A 58-year-old female with chronic myelogenous leukemia of 10 years and recent diagnosis of invasive ductal carcinoma of the breast had complete regression of both of her cancers after she was diagnosed and treated for MSCIS using an integrative non-pharmaceutical-based protocol.

Conclusion
Oncological patients should be evaluated and treated for multiple systemic chronic infectious syndrome.

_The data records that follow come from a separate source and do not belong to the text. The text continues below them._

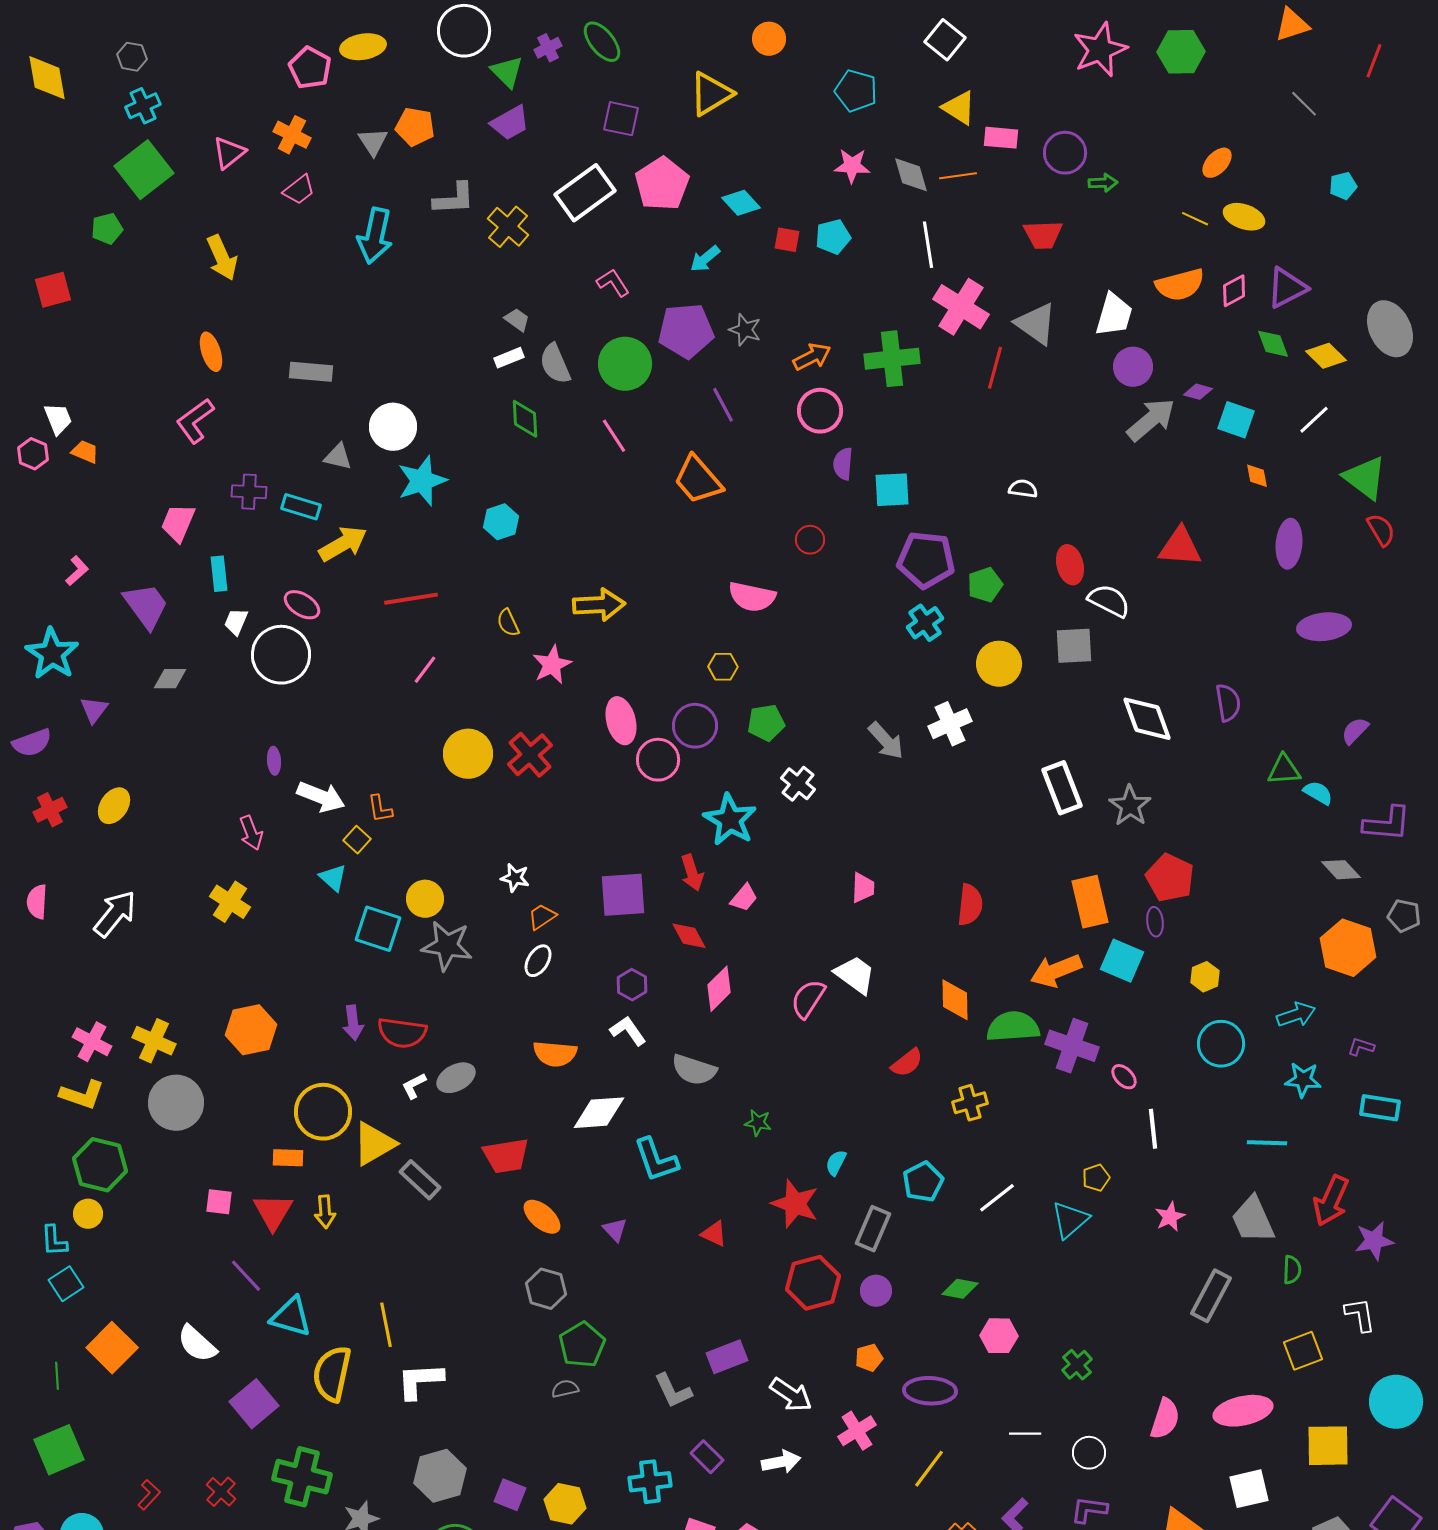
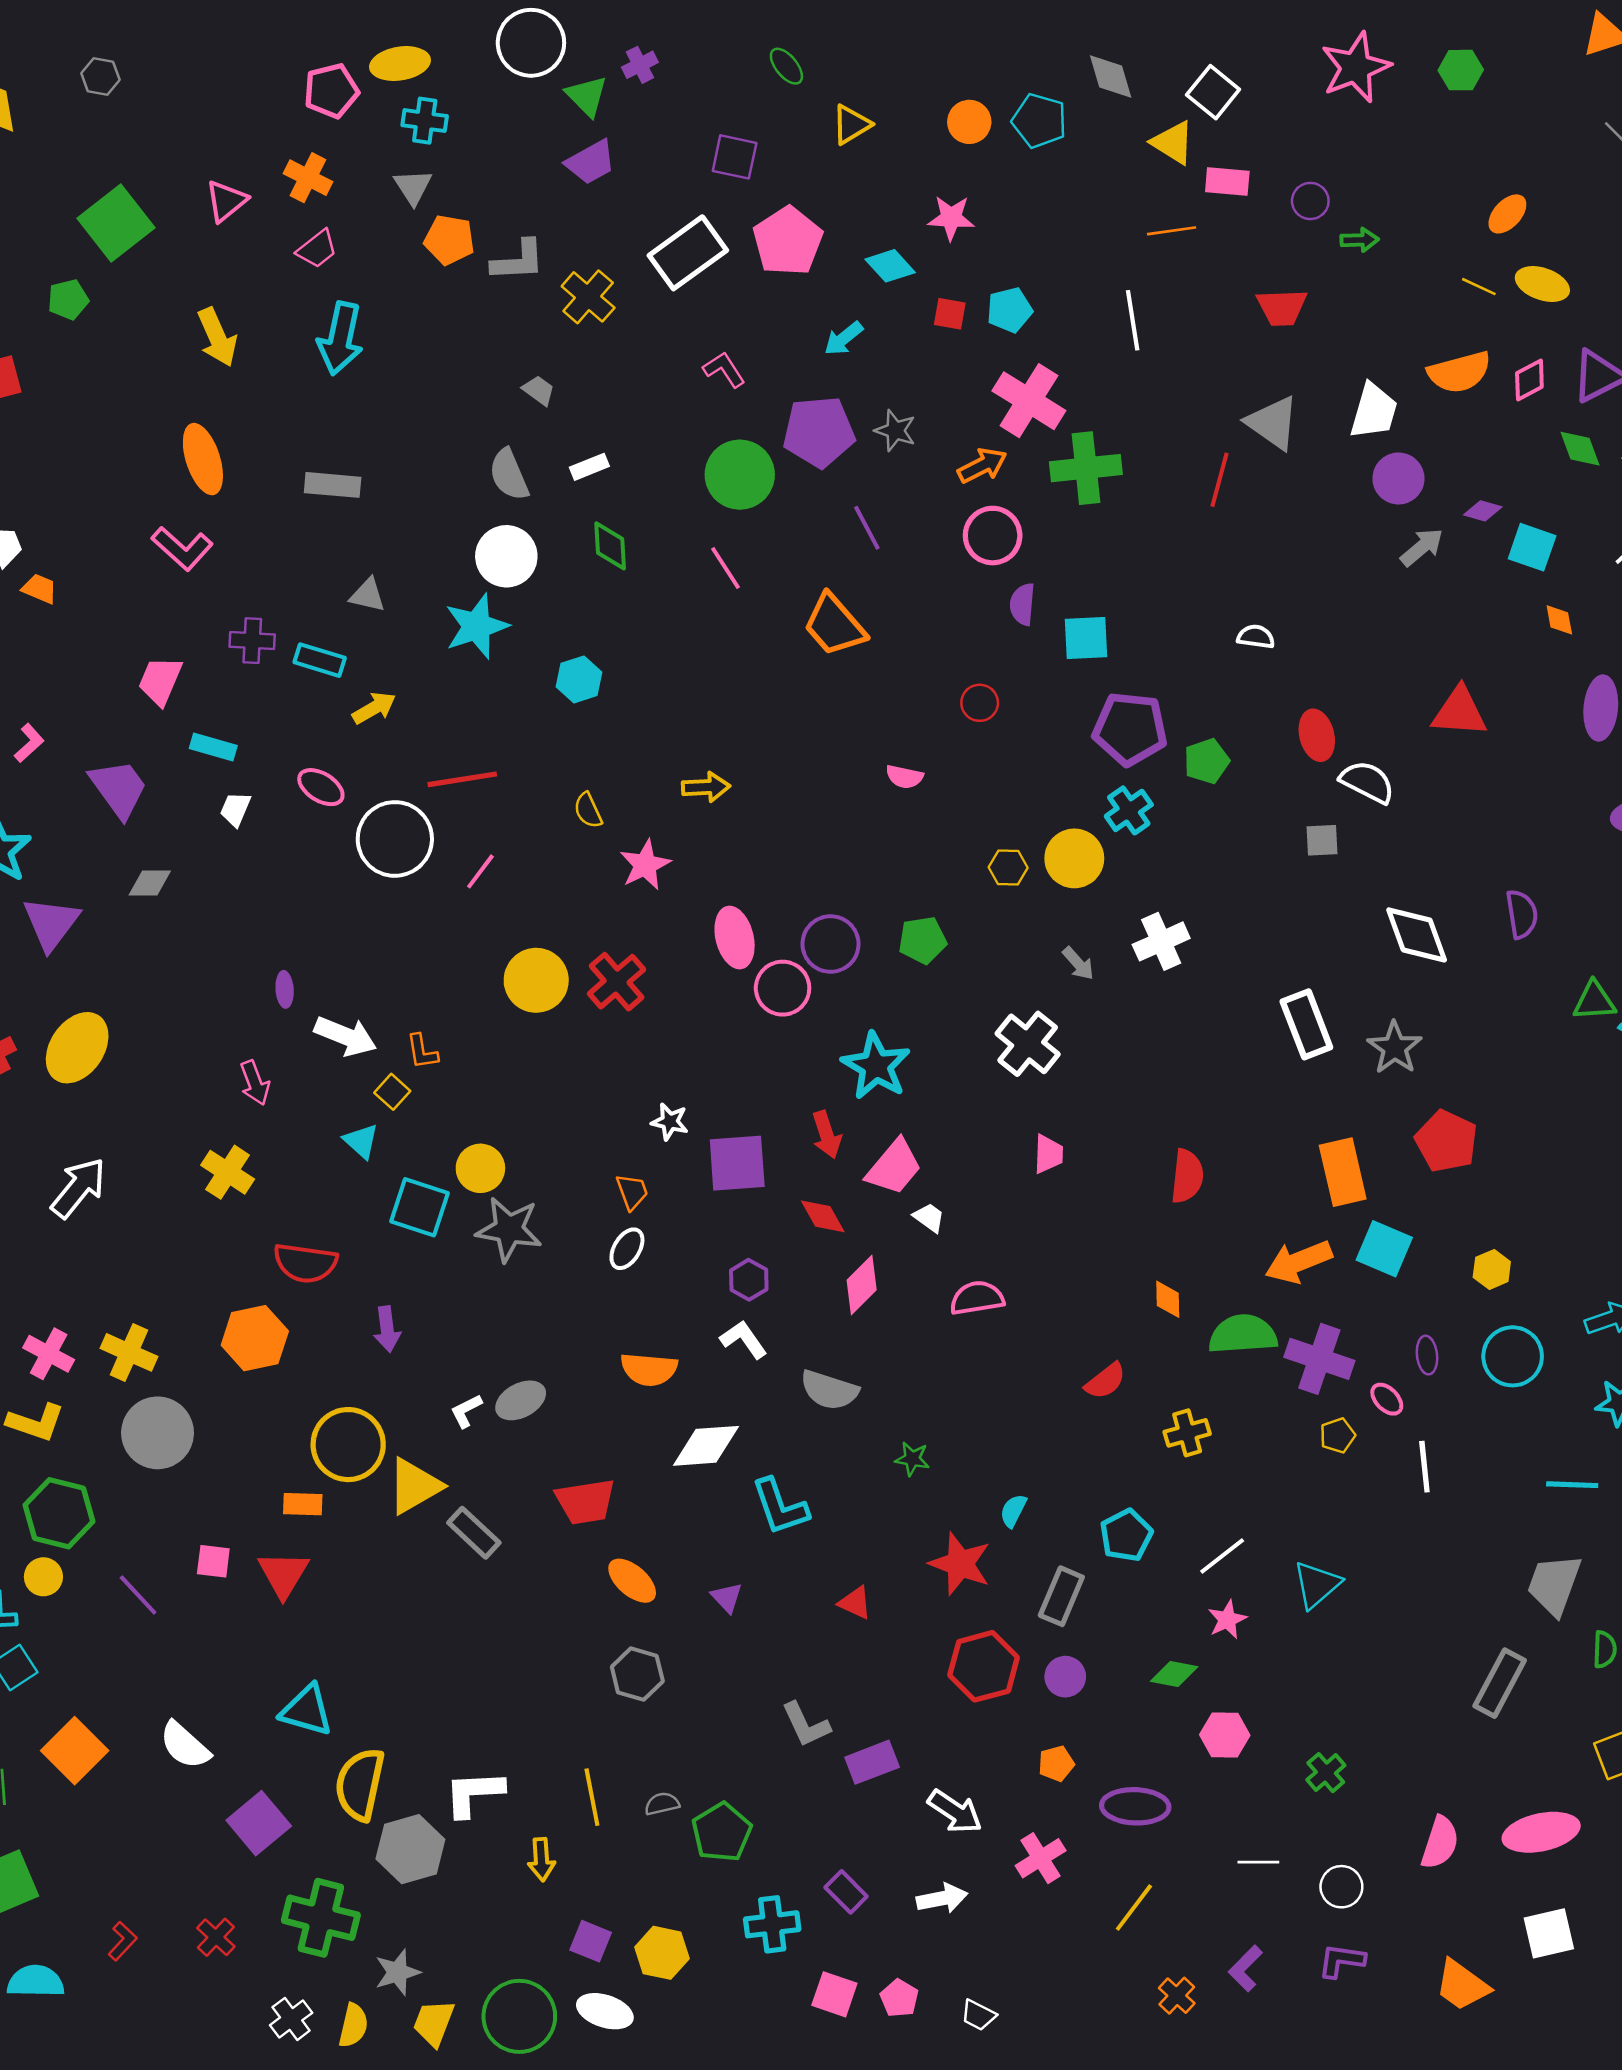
orange circle: (769, 39) -> (969, 122), moved
white square: (945, 40) -> (1213, 92), moved
green ellipse: (602, 42) -> (786, 66), moved, size x0.7
green hexagon: (1181, 52) -> (1461, 70), size x0.7
pink pentagon: (310, 68) -> (331, 91), turned 30
yellow triangle: (711, 94) -> (851, 124), size x0.7
cyan cross: (143, 106) -> (425, 121), moved, turned 32
orange pentagon: (415, 127) -> (449, 240), moved
purple circle: (1065, 153) -> (1310, 201), size x0.7
pink star: (852, 166) -> (951, 218), moved
gray diamond: (911, 175) -> (1111, 77), moved
cyan arrow: (375, 236) -> (340, 338), moved
pink cross: (961, 307) -> (1029, 401), moved
gray trapezoid: (517, 320) -> (539, 390), moved
orange ellipse: (211, 352) -> (203, 459), size x1.4
gray semicircle: (555, 364) -> (509, 475), moved
gray arrow: (1151, 420) -> (1422, 547), size x0.7
pink L-shape: (195, 421) -> (182, 549), turned -102
white circle: (393, 427) -> (506, 556), moved
yellow arrow: (343, 544) -> (374, 708), size x0.7
cyan rectangle: (219, 574) -> (213, 747), turned -68
pink semicircle: (752, 597) -> (904, 777), size x0.6
yellow arrow: (599, 605) -> (706, 787), size x0.7
gray square: (1074, 646) -> (1322, 840), size x0.7
white circle: (281, 655) -> (395, 839), moved
yellow circle: (999, 664) -> (1074, 858), moved
yellow hexagon: (723, 667) -> (1008, 867), moved
purple triangle: (94, 710) -> (51, 923), size x1.6
gray arrow: (886, 741) -> (1078, 963), size x0.7
white cross: (798, 784) -> (1028, 1044), moved, size x1.4
yellow ellipse: (114, 806) -> (77, 1048), size x1.5
white star: (515, 878) -> (670, 1122), moved
pink trapezoid: (744, 898) -> (894, 1167), size x1.6
orange trapezoid: (542, 917) -> (632, 1192), turned 104
purple ellipse: (1155, 922) -> (1427, 1355), moved
white trapezoid: (855, 975) -> (929, 1218), moved, size x0.6
pink semicircle: (808, 999) -> (977, 1298), turned 48
orange diamond: (955, 1000) -> (1168, 1299), size x0.7
red semicircle: (402, 1033) -> (305, 1263), moved
yellow pentagon: (1096, 1178) -> (1338, 1435), moved
yellow arrow: (325, 1212) -> (541, 1859), moved
pink star: (1170, 1217) -> (1227, 1620), moved
gray trapezoid: (1253, 1220) -> (1554, 1585), turned 44
purple line: (246, 1276) -> (138, 1595), moved
yellow line: (386, 1325) -> (592, 1797), moved
green pentagon: (582, 1345) -> (722, 1832), moved
gray L-shape: (673, 1391) -> (806, 1725), moved
gray hexagon: (440, 1476) -> (410, 1849), moved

The immunodeficiency that occurs in MSCIS increases the risk of cancers. To have effective treatments for cancer, conventional therapies involving chemotherapy and radiation are not sufficient. Multiple infections involving spirochetes, bacteria, viruses, parasites, and fungi, found in cancer patients necessitate the use of herbal and pharmaceutical antimicrobial agents. The complexity of oncological patients demands further research to investigate the presence of hidden MSCIS in every cancer patient if we are to make advancements in cancer mortality and incidence, and to improve quality of life. Cancer is not a phenomenon but a sign signaling a diseased milieu, directing us to evaluate the underlying disease progression through a more thorough evaluation and treatment of MSCIS.